Because water demand has reached over 80% capacity over 7 consecutive days -- customers who use Fairhope Utilities water are encouraged to limit their water usage to what is necessary.
Meanwhile, starting Monday, June 20 -- the splash pad at Fairhope Community Park will be turned off for the day to allow for maintenance and to the Water Department to evaluate the water consumption.
Brothers -- Ayden and Ethan Allen -- are regulars and love to cool down at the splash pad. According to the city it will reopen Tuesday, June 21 -- but may have reduced hours.
“Very fun! Lee: What do you like about it most? -- We get to play in the water. You know what part I like about it -- that alligator thing over there... I just get to do this to my brother,” said Ayden & Ethan Allen.
Add in the energy usage -- folks can expect it to impact their bills -- Fairhope Public Utilities customers are urged to reduce usage from 1-to-7 p.m. -- turning up the AC, using ceiling fans, turning off lights in unoccupied rooms.
Looking ahead to July and August -- it could be a long summer.
“When you grow up here like I did -- you just forget about it and then it comes back and you’re like -- oh -- this is what humid Alabama in the south is.

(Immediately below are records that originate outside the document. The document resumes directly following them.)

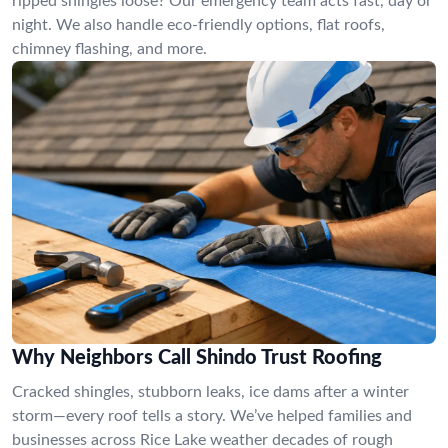
ripped shingles loose? Our emergency team acts fast, day or
night. We also handle eco-friendly options, flat roofs,
chimney flashing, and more.
Why Neighbors Call Shindo Trust Roofing
Cracked shingles, stubborn leaks, ice dams after a winter
storm—every roof tells a story. We’ve helped families and
businesses across Rice Lake weather decades of rough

Lee: We always forget. -- We do forget -- short memories,” said Debra and Jason Schmitt.
The earliest any kind of mandatory water conservation policy could happen would be June 27. For now they’ll continue monitoring the situation.
The following is the post from the City of Fairhope in its entirety:
Fairhope Public Utilities has announced several important updates for Water and Electric customers
Due to the unprecedented heat, rising energy costs across all disciplines and a period of significant dry weather, a few changes will need to be made by customers beginning immediately.

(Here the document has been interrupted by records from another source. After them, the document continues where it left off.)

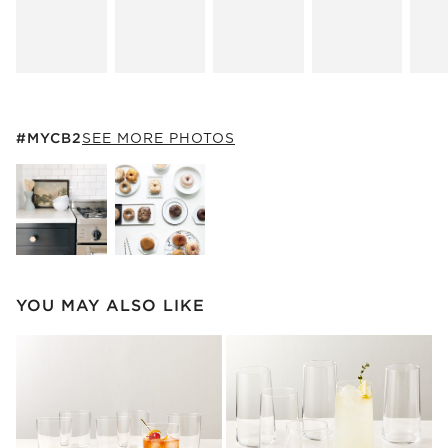
#MYCB2
ITEMS SKIPPED. UNDO.
#MYCB2
SEE MORE PHOTOS
SK
Explore More Products
Explore More Products
YOU MAY ALSO LIKE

“At this time, the Fairhope water system is averaging 1 million more gallons of water per day than a year ago at this time,” said Mayor Sherry Sullivan. “For reference, on June 14th, 2021, the system pumped 7,421,000 gallons compared to the June 14th, 2022, rate of 8,276,000 gallons pumped. The system’s current capacity for service is just over 9 million gallons.”
Fairhope’s water conservation ordinance, which was adopted in May 2020, outlines three phases of water conservation response, and officials are now implementing the voluntary and highly encouraged Phase I of this plan.
Phase I, which is implemented when demand reaches an average of 80 percent capacity over 7 consecutive days, states that all customers who use Fairhope Utilities water are encouraged to limit the amount of water used to what is only necessary for health, business and outdoor use.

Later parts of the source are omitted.